## WHAT YOU HAVE TO DO
When you restate the records, do so word for word and omit any picture they contain.

## RECORDS FOR THIS TASK
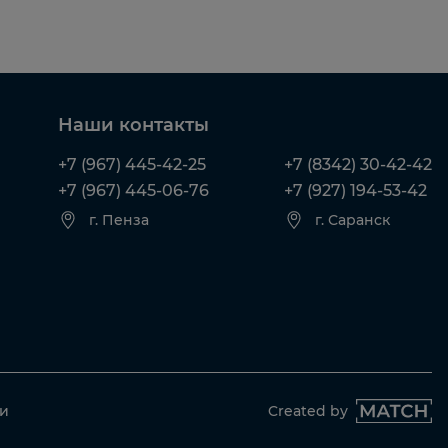
Наши контакты
+7 (967) 445-42-25
+7 (8342) 30-42-42
+7 (967) 445-06-76
+7 (927) 194-53-42
г. Пенза
г. Саранск
ти
Created by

## THE ANSWER
Наши контакты
+7 (967) 445-42-25
+7 (8342) 30-42-42
+7 (967) 445-06-76
+7 (927) 194-53-42
г. Пенза
г. Саранск
ти
Created by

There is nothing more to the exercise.